In large organizations, alignment is the primary objective, but synchronous communication is the primary waste.
We are witnessing a culture that confuses "presence" with "productivity."
To lead a P&L effectively, both must be decoupled.
High-performing companies do not achieve alignment through more meetings.
They achieve it through better systems.
Amazon banned PowerPoint for a reason.
it's performative and low-density.
Instead, meetings begin with 20–30 minutes of silent reading of a "6-page narrative."
This ensures everyone has the same high-resolution context before speaking.
It eliminates the "lofty, meaningless conversations" you noted, forcing logic and data to the forefront.
Now, do they not do large town halls, but those should be highly specific and fewer in numbers.
GitLab operates with a "Single Source of Truth."
Every process, goal, and decision is documented in a public handbook.
If a message needs to be "communicated over and over," it is written down once and linked forever.

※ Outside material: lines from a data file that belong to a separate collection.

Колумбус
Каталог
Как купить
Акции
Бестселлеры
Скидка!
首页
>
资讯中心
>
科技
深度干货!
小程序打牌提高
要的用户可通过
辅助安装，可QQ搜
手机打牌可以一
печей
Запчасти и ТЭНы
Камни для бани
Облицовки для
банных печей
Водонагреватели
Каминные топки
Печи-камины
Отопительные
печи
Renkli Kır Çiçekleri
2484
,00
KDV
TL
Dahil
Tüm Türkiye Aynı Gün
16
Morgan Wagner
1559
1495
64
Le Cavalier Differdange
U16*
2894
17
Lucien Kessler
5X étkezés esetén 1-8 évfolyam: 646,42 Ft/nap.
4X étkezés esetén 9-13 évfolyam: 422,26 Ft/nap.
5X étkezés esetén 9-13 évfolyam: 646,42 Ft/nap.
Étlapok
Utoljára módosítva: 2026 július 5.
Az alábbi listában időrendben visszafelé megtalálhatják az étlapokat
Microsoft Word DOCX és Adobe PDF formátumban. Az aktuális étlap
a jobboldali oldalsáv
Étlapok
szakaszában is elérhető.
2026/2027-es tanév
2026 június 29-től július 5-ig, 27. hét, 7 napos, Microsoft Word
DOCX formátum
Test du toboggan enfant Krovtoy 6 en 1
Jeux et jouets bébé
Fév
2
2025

This eliminates the need for 90-minute "kick-offs" because the information is always accessible and searchable.
Stripe uses "Transparency by Default."
Most internal emails and documents are searchable by any employee.
Alignment happens through passive absorption—people can observe the decision-making process without needing a "checkpoint" meeting to be told what happened.

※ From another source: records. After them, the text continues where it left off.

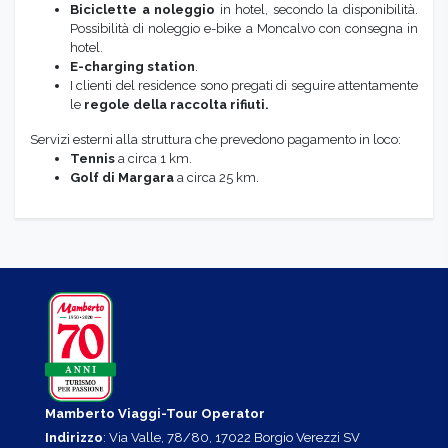
Biciclette a noleggio
in hotel, secondo la disponibilità.
Possibilità di noleggio e-bike a Moncalvo con consegna in
hotel.
E-charging station
.
I clienti del residence sono pregati di seguire attentamente
le
regole della raccolta rifiuti.
Servizi esterni alla struttura che prevedono pagamento in loco:
Tennis
a circa 1 km.
Golf di Margara
a circa 25 km.
Mamberto Viaggi-Tour Operator
Indirizzo
: Via Valle, 78/80, 17022 Borgio Verezzi SV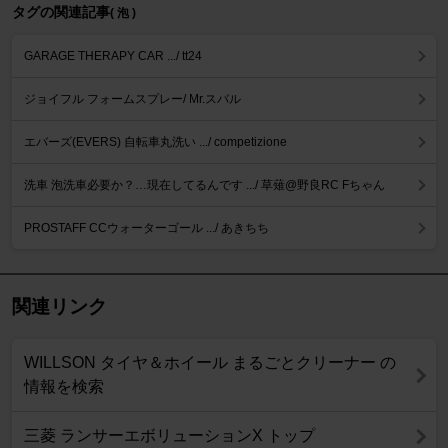
タグの関連記事
( 泡 )
GARAGE THERAPY CAR .../ tt24
ジョイフル フォームスプレー/ Mr.スバル
エバーズ(EVERS) 自転車丸洗い .../ competizione
洗車 泡洗車必要か？…現在してるんです .../ 草薙@野良RC Fちゃん
PROSTAFF CCウォーターゴール .../ あきちち
関連リンク
WILLSON タイヤ＆ホイール まるごとクリーナー の
情報を検索
三菱 ランサーエボリューションX トップ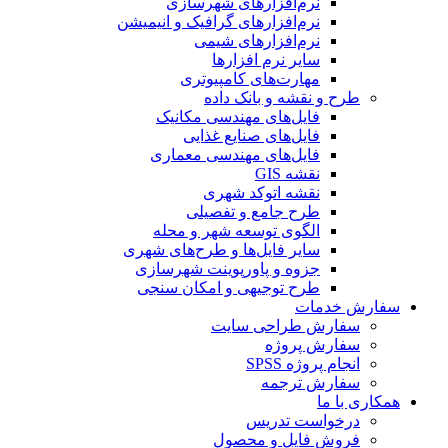
نرم‌افزارهای شهرسازی
نرم‌افزارهای گرافیک و انیمیشن
نرم‌افزارهای شیمی
سایر نرم افزارها
مهارت‌های کامپیوتری
طرح و نقشه و بانک داده
فایل‌های مهندسی مکانیک
فایل‌های صنایع غذایی
فایل‌های مهندسی معماری
نقشه GIS
نقشه اتوکد شهری
طرح جامع و تفصیلی
الگوی توسعه شهر و محله
سایر فایل‌ها و طرح‌های شهری
جزوه و پاورپوینت شهرسازی
طرح توجیهی و امکان سنجی
سفارش خدمات
سفارش طراحی سایت
سفارش پروژه
انجام پروژه SPSS
سفارش ترجمه
همکاری با ما
درخواست تدریس
فروش فایل و محصول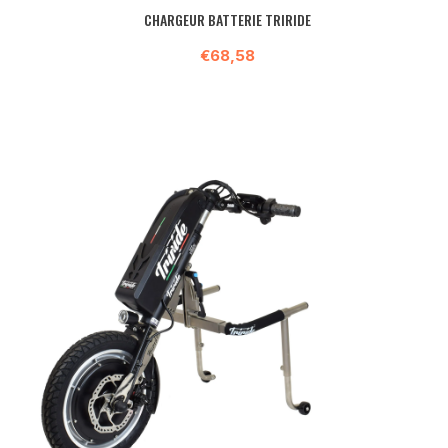
CHARGEUR BATTERIE TRIRIDE
€68,58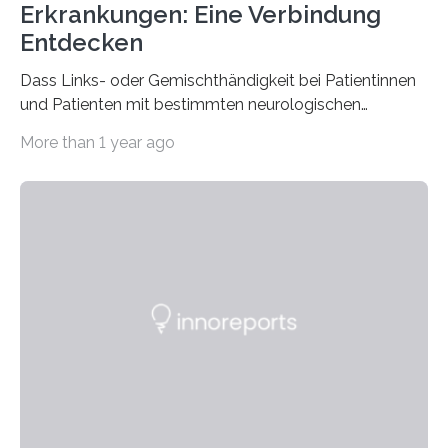
Erkrankungen: Eine Verbindung
Entdecken
Dass Links- oder Gemischthändigkeit bei Patientinnen
und Patienten mit bestimmten neurologischen
Erkrankungen wie Autismus-Spektrum-Störungen
More than 1 year ago
auffällig häufig vorkommt, ist eine oft berichtete
Beobachtung aus der Praxis. Die Verbindung von
Händigkeit und diesen Erkrankungen liegt
wahrscheinlich darin begründet, dass beide durch
Prozesse in der frühen Hirnentwicklung beeinflusst
werden. Verschiedene Studien untersuchten diesen
Zusammenhang für einzelne Erkrankungen und
konnten ihn mal belegen, mal nicht. Eine Meta-Analyse,
die ein internationales Forschungsteam aus Bochum,
Hamburg, Nimwegen und Athen durchgeführt hat,
zeigt, dass eine abweichende Händigkeit…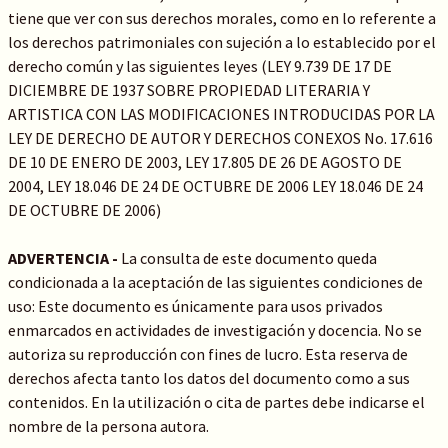
tiene que ver con sus derechos morales, como en lo referente a
los derechos patrimoniales con sujeción a lo establecido por el
derecho común y las siguientes leyes (LEY 9.739 DE 17 DE
DICIEMBRE DE 1937 SOBRE PROPIEDAD LITERARIA Y
ARTISTICA CON LAS MODIFICACIONES INTRODUCIDAS POR LA
LEY DE DERECHO DE AUTOR Y DERECHOS CONEXOS No. 17.616
DE 10 DE ENERO DE 2003, LEY 17.805 DE 26 DE AGOSTO DE
2004, LEY 18.046 DE 24 DE OCTUBRE DE 2006 LEY 18.046 DE 24
DE OCTUBRE DE 2006)
ADVERTENCIA -
La consulta de este documento queda
condicionada a la aceptación de las siguientes condiciones de
uso: Este documento es únicamente para usos privados
enmarcados en actividades de investigación y docencia. No se
autoriza su reproducción con fines de lucro. Esta reserva de
derechos afecta tanto los datos del documento como a sus
contenidos. En la utilización o cita de partes debe indicarse el
nombre de la persona autora.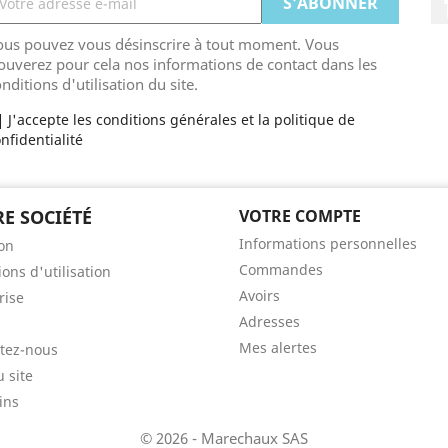
ous pouvez vous désinscrire à tout moment. Vous
ouverez pour cela nos informations de contact dans les
nditions d'utilisation du site.
J'accepte les conditions générales et la politique de
nfidentialité
E SOCIÉTÉ
VOTRE COMPTE
Informations personnelles
son
Commandes
ons d'utilisation
Avoirs
rise
Adresses
Mes alertes
tez-nous
u site
ins
© 2026 - Marechaux SAS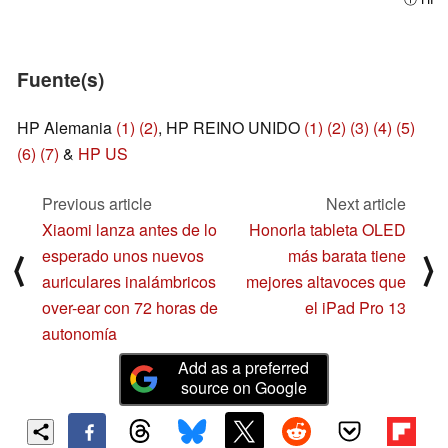
Fuente(s)
HP Alemania
(1)
(2)
, HP REINO UNIDO
(1)
(2)
(3)
(4)
(5)
(6)
(7)
&
HP US
Previous article
Next article
Xiaomi lanza antes de lo
Honorla tableta OLED
esperado unos nuevos
más barata tiene
⟨
⟩
auriculares inalámbricos
mejores altavoces que
over-ear con 72 horas de
el iPad Pro 13
autonomía
Add as a preferred
source on Google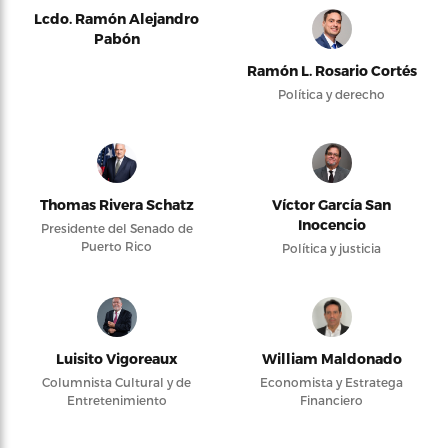
Lcdo. Ramón Alejandro
Pabón
Ramón L. Rosario Cortés
Política y derecho
Thomas Rivera Schatz
Víctor García San
Inocencio
Presidente del Senado de
Puerto Rico
Política y justicia
Luisito Vigoreaux
William Maldonado
Columnista Cultural y de
Economista y Estratega
Entretenimiento
Financiero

Basecamp treats real-time communication (Teams/Slack) as a secondary tool.
They prioritize long-form writing for significant ideas.
This gives people the "time and space" to think deeply before responding, preventing the day from becoming a series of fragmented, 90-minute interruptions.
To stop the "energy suck" you must audit the communication ROI of your team.
Any meeting where the primary goal is "info sharing" should be an email or a recorded video. Synchronous time is for conflict, complex problem solving, or final decisions.
If a meeting is necessary, start with 10 minutes of silent reading of a prepared document. If there is no document, there is no meeting. This stops people from "flaunting a busy day" with aimless talk.
Force your direct reports to categorize their meetings as "Productive" (Decision-making) or "Performative" (Information-gathering). If the latter dominates, their role is overhead, not an asset.
Remind your team that a packed calendar is often a sign of poor management, not high performance. In a P&L-driven environment, "busy work" is a liability that gets cut when the numbers don't add up.
Alignment does not require more talk.
It requires more clarity.
Move your team from a culture of "talk and review" to a culture of "write and execute."
Productivity is the only real job security.